To get some idea of what that season was like, picture this scene: It is Sunday, Aug. 11, a sweltering hot day in Pittsburgh. The Phillies have just lost the first game of a doubleheader, 7-1, to the Pirates. Green orders the clubhouse doors locked so the reporters are standing in the hallway. The manager launches into a profane rant that is so loud we can hear every word.

"You guys have got to stop being so (expletive) cool," Green bellowed. "Get that through your (expletive) heads. Get the (expletive) off your asses. You're a good (expletive) baseball team but you're not now and you can't look in the (expletive) mirror and tell me that you are. You tell me you can do it but you (expletive) give up.

"If you don't want to (expletive) play, come in my office and (expletive) tell me because I don't want to (expletive) play you."

When the clubhouse door opened, the reporters tiptoed in expecting to find the walls scorched and furniture broken. Instead, Green was sitting behind his desk, his jaw clenched but his voice calm.

"I'm not gonna let these guys quit on themselves," he said. "If I have to yell at them to get them going, I'll yell good and loud. I may not be doing this (leading the club) the right way but I'm doing it the only way I know how."

The Phillies went on to Chicago where they won two of three from the Cubs then to New York where they swept the Mets. The Phils rolled to the Eastern Division title then defeated Houston in a dramatic National League Championship Series and put away the Royals to claim their first world championship. The players had Big D's voice ringing in their ears every step of the way.
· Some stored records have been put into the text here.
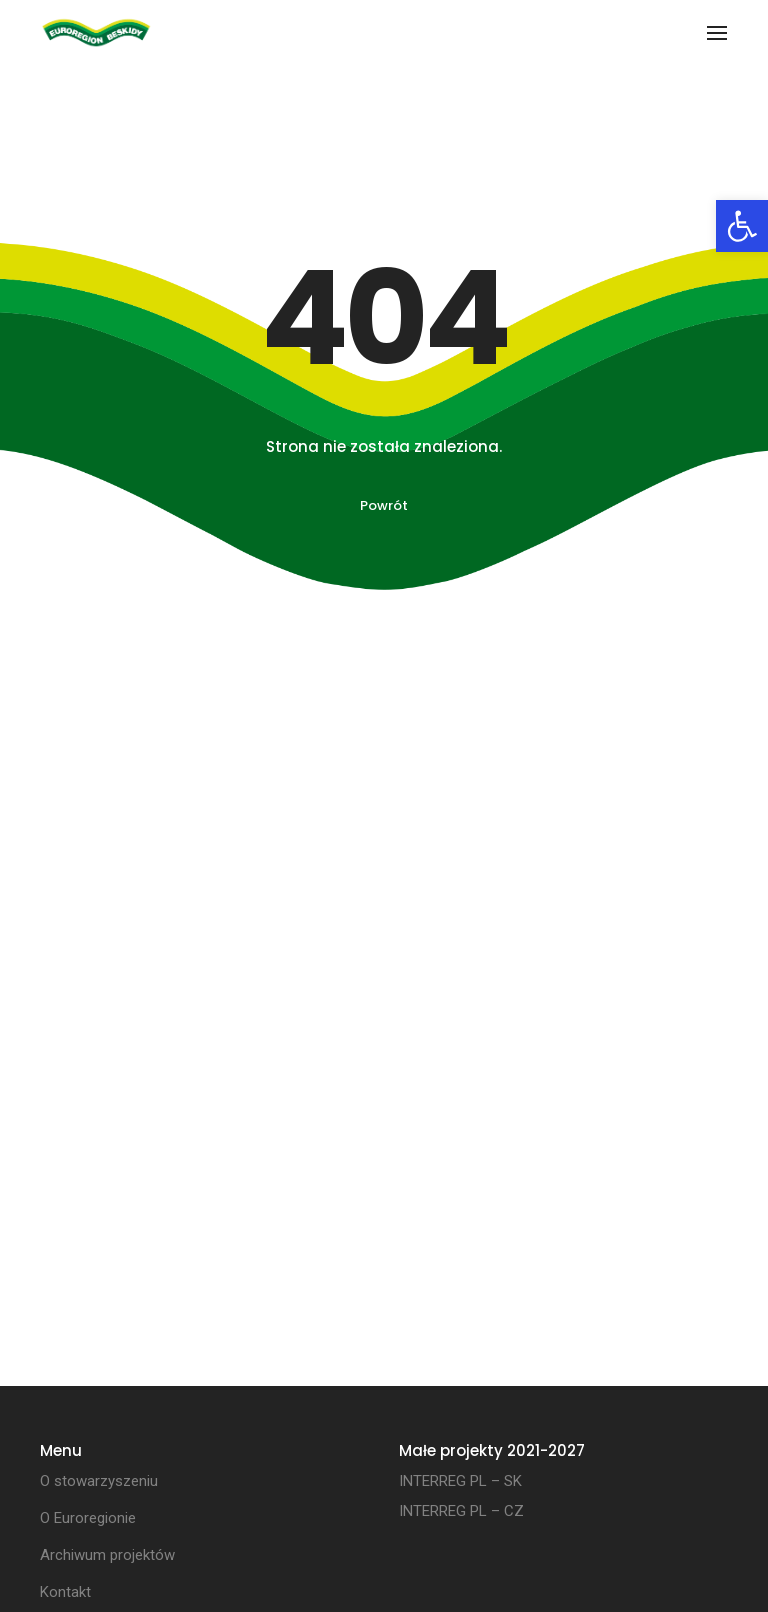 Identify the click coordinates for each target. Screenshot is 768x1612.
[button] (742, 226)
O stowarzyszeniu (99, 1481)
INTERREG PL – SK (460, 1481)
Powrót (384, 505)
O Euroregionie (88, 1518)
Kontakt (65, 1592)
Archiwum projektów (107, 1555)
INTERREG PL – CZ (461, 1511) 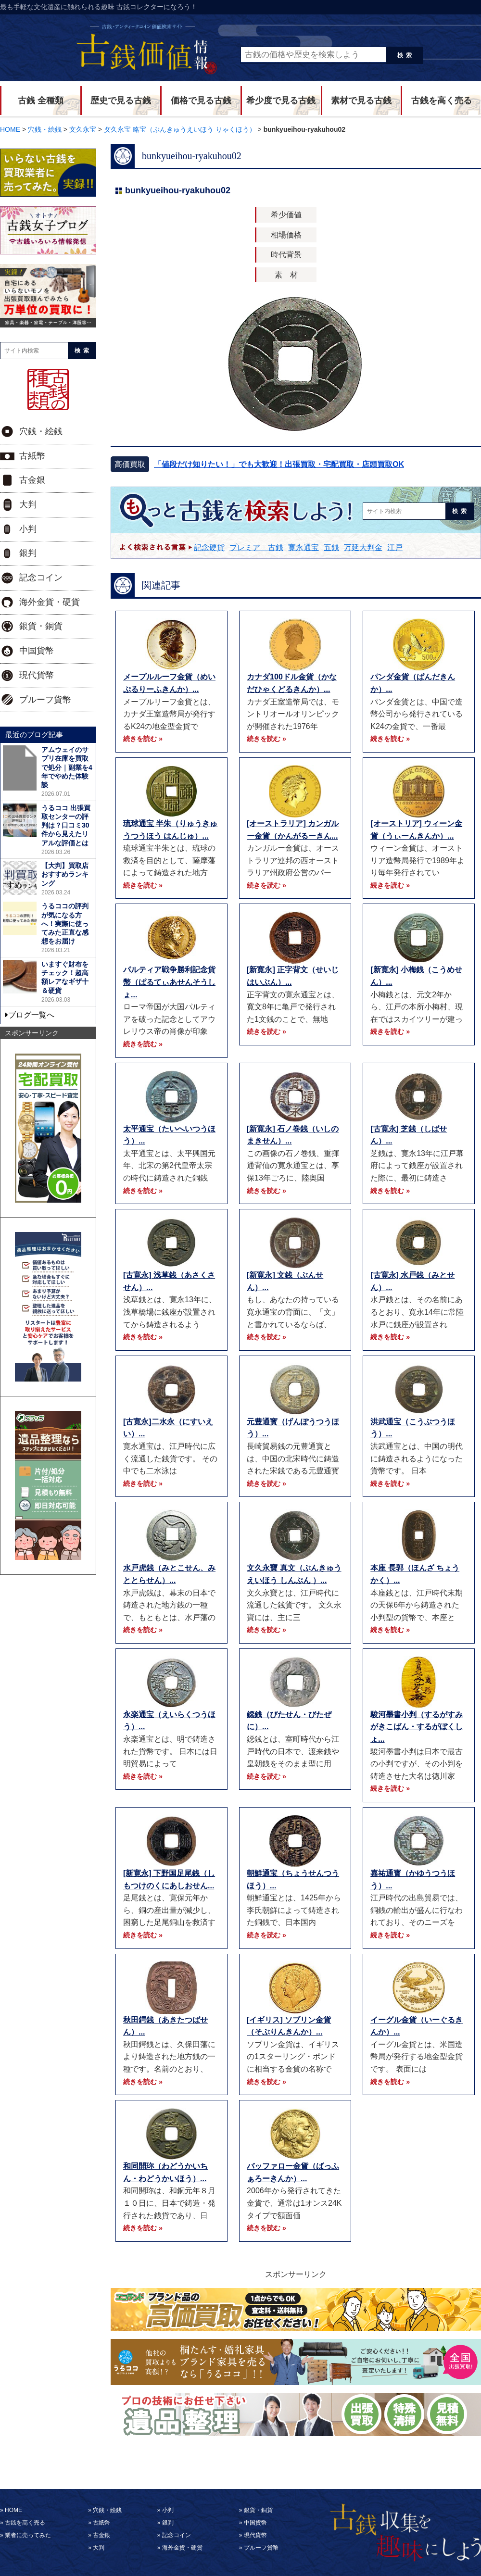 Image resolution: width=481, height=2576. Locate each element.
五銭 (331, 547)
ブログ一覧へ (31, 1015)
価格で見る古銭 (201, 100)
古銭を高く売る (441, 100)
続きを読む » (143, 738)
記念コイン (41, 577)
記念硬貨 (209, 547)
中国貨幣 (36, 650)
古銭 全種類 (40, 100)
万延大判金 (363, 547)
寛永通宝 (303, 547)
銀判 (28, 553)
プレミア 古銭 (256, 547)
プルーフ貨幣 (45, 699)
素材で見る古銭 (361, 100)
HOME (13, 2510)
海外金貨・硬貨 (49, 602)
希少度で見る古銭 (281, 100)
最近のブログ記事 (34, 734)
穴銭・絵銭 (41, 431)
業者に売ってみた (28, 2535)
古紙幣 (32, 456)
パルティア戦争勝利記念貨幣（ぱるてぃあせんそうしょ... (169, 982)
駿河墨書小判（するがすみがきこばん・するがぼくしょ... (416, 1726)
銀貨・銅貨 (41, 626)
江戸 (395, 547)
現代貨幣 (36, 675)
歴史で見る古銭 (120, 100)
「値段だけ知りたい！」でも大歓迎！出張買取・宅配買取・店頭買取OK (279, 464)
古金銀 (32, 480)
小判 (28, 529)
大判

The night they won it, the night they finally reached the top of the mountain, Dallas Green enjoyed it more than anyone else. He grew up in Delaware, he was like family to the Carpenters who owned the team. He was a pitcher on the Phillies team that folded down the stretch in 1964. He carried those scars into a career in the front office and finally the dugout. Then came 1980 and the wild ride to the top.

"I know the players are happy and I'm happy as hell for them," Green said leaning against the clubhouse wall. "But they can't appreciate this the way I can. I've been a Phillie forever. I made a stop at every level in the organization: player, coach, manager, farm director. I have a feel for what this (win) means for all the people behind the scenes like the secretaries and the front office staff. I know how they feel right now.

"What do I feel? I feel drained. I feel as if I've given everything I've got to give. But, goddam, it feels good to be on top."